Oscar sorriu. Eleonora foi a secretária de seu pai, quando a TV não existia, apenas a Almadatur, uma pequena agência de turismo localizada num prediozinho de dois andares, que vendia pacotes turísticos para Portugal e Argentina, especialmente Almada e Patagônia, respectivamente.

– Estarei na minha sala... – Avisou Oscar, dirigindo–se à porta contígua. Assim que entrou, jogou a pasta sobre o sofá e soltou um suspiro. Estava exausto. Suas decisões vinham mantendo a TV Mundi no ar, mês a mês, mas ele não tinha ideia de o quanto mais iria conseguir manter a rede, sem que um milagre de audiência acontecesse.

Quando se sentia assim, para baixo ou preocupado, ele costumava mandar trazer os pasteis de Belém do quiosque em frente e um bom café expresso. Eram os melhores da cidade e tinham o poder de fazê–lo se sentir de bem com a vida. Interfonou para a secretária, mas assim que manifestou o seu desejo, ela disse:

– Eles fecharam... Faliram por causa da pandemia. Se quiser, mando trazer alguma coisa do Mcdonalds da esquina.

Se ela tivesse dito que o Presidente da República dançou rumba pelado na praça, Oscar não teria ficado tão chocado.

Com um quê de desânimo, respondeu: – Perdi a vontade. Ah, Eleonora... Consiga o endereço dos donos do quiosque, sim?

– Pois não, Oscar – respondeu ela, sem demonstrar estranheza. Não cabia a ela questionar o que o chefe pretendia ou não fazer.

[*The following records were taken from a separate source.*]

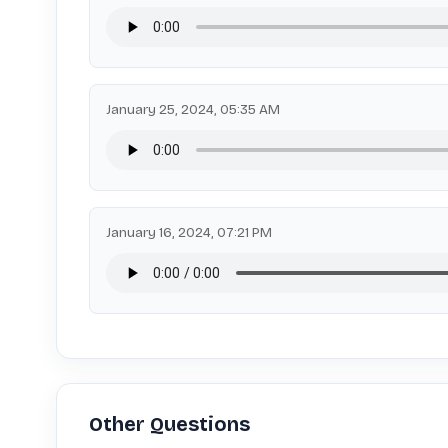
January 25, 2024, 05:35 AM
January 16, 2024, 07:21 PM
Other Questions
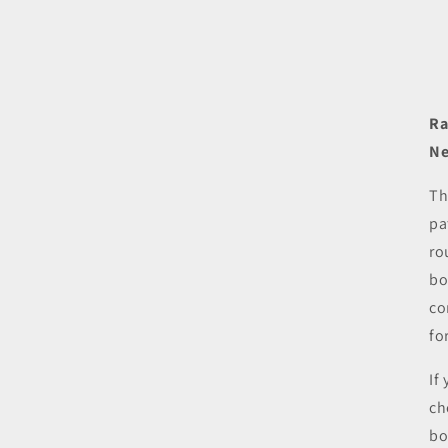
Ra
Ne
Th
pa
ro
bo
co
fo
If
ch
bo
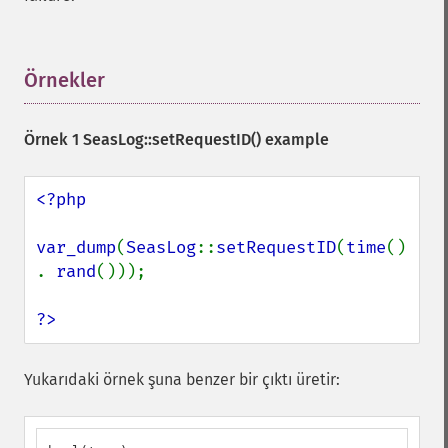
Örnekler
¶
Örnek 1
SeasLog::setRequestID()
example
<?php

var_dump
(
SeasLog
::
setRequestID
(
time
() 
. 
rand
()));

?>
Yukarıdaki örnek şuna benzer bir çıktı üretir:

Afinal, era o presidente daquela birosca de rede, e desde que mantivesse o emprego de todos os funcionários, ela iria pular, quando ele mandasse, sem questionar. – A reunião começa em cinco minutos.

– Ok, obrigado!

–––

– Antes de começarmos, gostaria de apresentar Gil, Leo e Antero, especialistas em escapismos e donos da franquia de Escape Game mais popular do Brasil, a "Cenários".

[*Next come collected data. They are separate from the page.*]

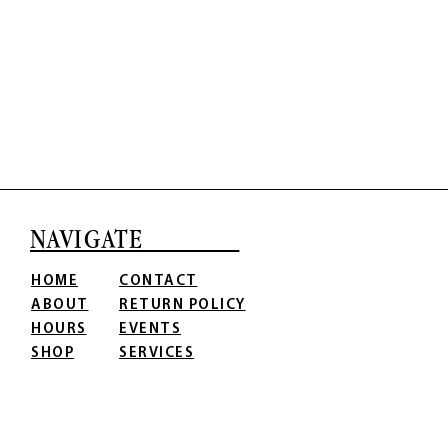
NAVIGATE
HOME
CONTACT
ABOUT
RETURN POLICY
HOURS
EVENTS
SHOP
SERVICES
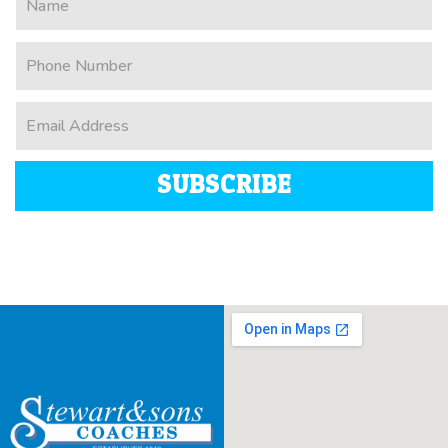
SUBSCRIBE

Feitas as apresentações, Nicholas virou–se para alguns dos colegas. – Esta é Alice, minha arquivista e pesquisadora; Lilibeth, a assistente de direção do programa de viagens que encerramos há três meses; e Roy, o nosso faz tudo.

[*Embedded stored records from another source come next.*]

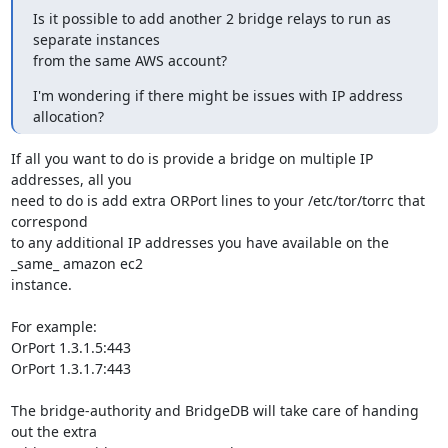
Is it possible to add another 2 bridge relays to run as 
separate instances

from the same AWS account?
I'm wondering if there might be issues with IP address 
allocation?
If all you want to do is provide a bridge on multiple IP 
addresses, all you

need to do is add extra ORPort lines to your /etc/tor/torrc that 
correspond

to any additional IP addresses you have available on the 
_same_ amazon ec2

instance.

For example:

OrPort 1.3.1.5:443

OrPort 1.3.1.7:443

The bridge-authority and BridgeDB will take care of handing 
out the extra
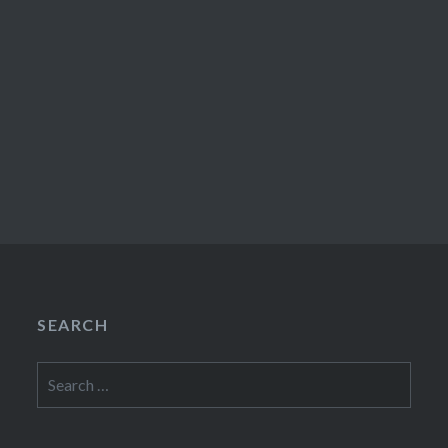
SEARCH
Search
for:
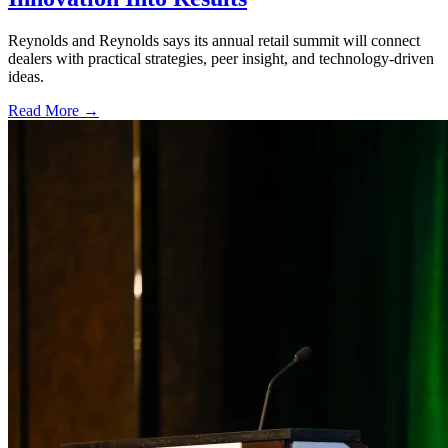
Reynolds and Reynolds says its annual retail summit will connect
dealers with practical strategies, peer insight, and technology-driven
ideas.
Read More →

Roy em questão deu uma risadinha. – Prefiro Jovem Aprendiz.

– E temos a equipe de marketing para nos socorrer, quando as dúvidas vierem. E sabemos que elas virão... Aos montes!

Os acionistas concordaram num murmúrio. Oscar refletiu que não era a equipe de Marketing que iria aparar o grosso das dúvidas, mas o pessoal do Jurídico. No entanto, absteve–se de comentar qualquer coisa. O show era de Nicholas. Ele iria apertar o primo, quando fosse o momento certo.

Nicholas esfregou as mãos. Oscar notou que estava visivelmente nervoso, com um brilho de suor na testa.

–Vamos lá, – disse o rapaz – queremos apresentar a vocês o Programa Escape Game: competição alucinante. Uma corrida insana por diferentes lugares e por diferentes cenários de escapadas, com ações combinadas de caça ao tesouro e esportes radicais... Mas, primeiro vamos explicar o conceito.

Alice se adiantou, apontando para a tela onde imagens e textos curtos apareceram em uma típica apresentação de power point.

– O escapismo sempre foi considerado um desvio psicológico. Podemos considerar a televisão, os parques de diversão, os videogames, enfim... Tudo isso é uma forma de se desviar da realidade pelo uso da fantasia. Existem muitas formas saudáveis, ou nem tanto, usadas para escapar da realidade e suas pressões e dificuldades.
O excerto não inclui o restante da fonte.